Bug #7116
mon: pg_temp left behind if pool deleted while pg_temp exist
0%
Description
I bumped the pg_num/pgp_num for pool 3 and then deleted pool 3 quickly afterwards:
./ceph osd dump
....
pg_temp 3.2 [2,3]
pg_temp 3.5 [2,1]
I modified the mon to remove any pg_temp if the pool doesn't exist but the OSD seemed to keep re-adding them back in the OSDMap.
History
#1 Updated by David Zafman over 9 years ago
- Assignee set to David Zafman
#2 Updated by Ian Colle over 9 years ago
- Priority changed from Normal to High
#3 Updated by David Zafman over 9 years ago
- Status changed from New to Fix Under Review
#4 Updated by David Zafman over 9 years ago
- Status changed from Fix Under Review to 12
- Assignee changed from David Zafman to Joao Eduardo Luis
The first cut at fixing this problem is in wip-7116. Sage had comments on the pull request for this branch https://github.com/ceph/ceph/pull/1087.
Below is a script which created the orphaned pg_temps when run on my build machine in the dir "src" in a build tree.

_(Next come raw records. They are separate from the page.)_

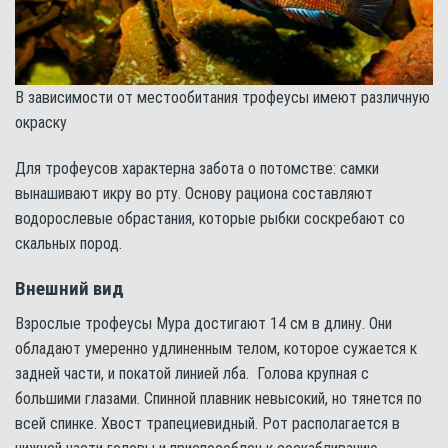
В зависимости от местообитания трофеусы имеют различную
окраску
Для трофеусов характерна забота о потомстве: самки
вынашивают икру во рту. Основу рациона составляют
водорослевые обрастания, которые рыбки соскребают со
скальных пород.
Внешний вид
Взрослые трофеусы Мура достигают 14 см в длину. Они
обладают умеренно удлиненным телом, которое сужается к
задней части, и покатой линией лба. Голова крупная с
большими глазами. Спинной плавник невысокий, но тянется по
всей спинке. Хвост трапециевидный. Рот располагается в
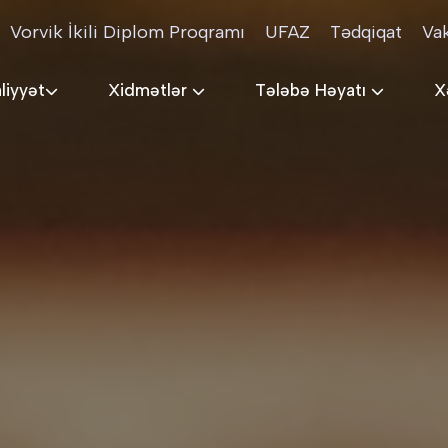
Vorvik İkili Diplom Proqramı
UFAZ
Tədqiqat
Va
liyyət
Xidmətlər
Tələbə Həyatı
X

#! /bin/sh OSD=4 ./vstart.sh -l -n -d -o "osd_min_pg_log_entries=5" -o "osd_max_pg_log_entries=10" sleep 10 while(true) do ./rados rmpool testpgtemp testpgtemp --yes-i-really-really-mean-it ./rados mkpool testpgtemp ./ceph osd pool set testpgtemp size 1 ./rados -p testpgtemp bench 240 write --no-cleanup ./ceph osd pool set testpgtemp size 4 while(true) do ./ceph osd dump > foo clear date cat foo grep pg_temp foo if [ $? = "0" ]; then break fi done echo removing... ./rados rmpool testpgtemp testpgtemp --yes-i-really-really-mean-it ./ceph osd dump | grep pg_temp > /dev/null if [ $? = "0" ]; then break fi done
#5 Updated by Joao Eduardo Luis over 9 years ago
- Subject changed from pg_temp left behind if pool deleted while pg_temp exist to mon: pg_temp left behind if pool deleted while pg_temp exist
- Category set to Monitor
#6 Updated by Joao Eduardo Luis over 9 years ago
- Status changed from 12 to Fix Under Review
wip-7116-joao ; https://github.com/ceph/ceph/pull/1153
Haven't been able to reproduce using David's test for well over an hour now, at it used to be a matter of minutes.

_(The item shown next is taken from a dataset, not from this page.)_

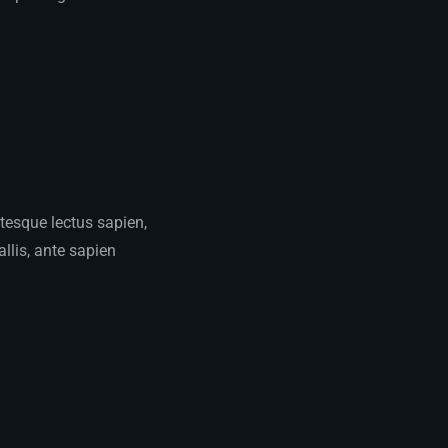
ntesque lectus sapien,
llis, ante sapien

#7 Updated by Sage Weil over 9 years ago
- Status changed from Fix Under Review to Resolved
- Source changed from other to Development
#8 Updated by Dan van der Ster over 9 years ago
Is there a way cleanup orphaned pg_temp's that are in a cluster from before this patch existed? We still have quite a few
- ceph osd dump | grep pg_temp | wc -l
1352
even after upgrading to 0.67.7.
Sorry to update this resolved ticket.